Available data:
· · ·
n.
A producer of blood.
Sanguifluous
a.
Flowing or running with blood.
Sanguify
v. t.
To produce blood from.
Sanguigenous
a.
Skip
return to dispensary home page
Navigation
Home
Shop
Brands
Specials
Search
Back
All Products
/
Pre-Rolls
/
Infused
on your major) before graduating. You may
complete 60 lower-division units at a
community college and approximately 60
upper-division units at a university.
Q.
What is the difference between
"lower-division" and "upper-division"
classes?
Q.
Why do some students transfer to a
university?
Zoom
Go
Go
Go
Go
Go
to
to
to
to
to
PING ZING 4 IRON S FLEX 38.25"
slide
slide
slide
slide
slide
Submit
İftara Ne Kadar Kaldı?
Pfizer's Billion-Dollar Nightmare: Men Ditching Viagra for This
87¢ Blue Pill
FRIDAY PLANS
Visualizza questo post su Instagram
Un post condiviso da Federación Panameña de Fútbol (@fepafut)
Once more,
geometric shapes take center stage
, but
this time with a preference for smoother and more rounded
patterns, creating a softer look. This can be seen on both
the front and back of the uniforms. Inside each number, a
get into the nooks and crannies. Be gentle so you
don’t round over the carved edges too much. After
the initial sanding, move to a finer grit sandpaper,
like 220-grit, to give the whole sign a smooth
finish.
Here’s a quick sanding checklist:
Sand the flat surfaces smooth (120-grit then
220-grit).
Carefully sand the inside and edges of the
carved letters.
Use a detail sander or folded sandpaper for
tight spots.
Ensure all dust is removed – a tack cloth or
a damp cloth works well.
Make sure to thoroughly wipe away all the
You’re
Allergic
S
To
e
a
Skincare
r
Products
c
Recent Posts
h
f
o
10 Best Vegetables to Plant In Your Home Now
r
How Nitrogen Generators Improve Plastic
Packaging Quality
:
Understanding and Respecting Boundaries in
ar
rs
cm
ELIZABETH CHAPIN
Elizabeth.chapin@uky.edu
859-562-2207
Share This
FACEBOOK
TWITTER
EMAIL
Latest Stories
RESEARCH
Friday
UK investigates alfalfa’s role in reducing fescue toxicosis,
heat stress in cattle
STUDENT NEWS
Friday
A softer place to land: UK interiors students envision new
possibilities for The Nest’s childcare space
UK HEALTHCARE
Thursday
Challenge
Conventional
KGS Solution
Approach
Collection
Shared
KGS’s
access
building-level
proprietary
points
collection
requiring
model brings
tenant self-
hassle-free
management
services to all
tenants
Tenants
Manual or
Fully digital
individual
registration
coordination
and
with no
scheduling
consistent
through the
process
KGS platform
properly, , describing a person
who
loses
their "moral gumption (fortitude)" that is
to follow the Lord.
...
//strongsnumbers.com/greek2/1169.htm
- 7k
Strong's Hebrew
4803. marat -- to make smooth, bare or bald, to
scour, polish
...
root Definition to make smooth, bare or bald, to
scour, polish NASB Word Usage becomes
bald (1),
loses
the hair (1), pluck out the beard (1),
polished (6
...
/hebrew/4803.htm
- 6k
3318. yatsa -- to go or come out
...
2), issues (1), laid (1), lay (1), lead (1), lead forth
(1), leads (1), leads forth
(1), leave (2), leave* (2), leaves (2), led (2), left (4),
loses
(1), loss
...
· · ·
Problem statement:
Retype, in the same exact form, the lines of the material above from the line holding "A producer of blood." through the line holding "the front and".

Reply to the exercise:
A producer of blood.
Sanguifluous
a.
Flowing or running with blood.
Sanguify
v. t.
To produce blood from.
Sanguigenous
a.
Skip
return to dispensary home page
Navigation
Home
Shop
Brands
Specials
Search
Back
All Products
/
Pre-Rolls
/
Infused
on your major) before graduating. You may
complete 60 lower-division units at a
community college and approximately 60
upper-division units at a university.
Q.
What is the difference between
"lower-division" and "upper-division"
classes?
Q.
Why do some students transfer to a
university?
Zoom
Go
Go
Go
Go
Go
to
to
to
to
to
PING ZING 4 IRON S FLEX 38.25"
slide
slide
slide
slide
slide
Submit
İftara Ne Kadar Kaldı?
Pfizer's Billion-Dollar Nightmare: Men Ditching Viagra for This
87¢ Blue Pill
FRIDAY PLANS
Visualizza questo post su Instagram
Un post condiviso da Federación Panameña de Fútbol (@fepafut)
Once more,
geometric shapes take center stage
, but
this time with a preference for smoother and more rounded
patterns, creating a softer look. This can be seen on both
the front and back of the uniforms. Inside each number, a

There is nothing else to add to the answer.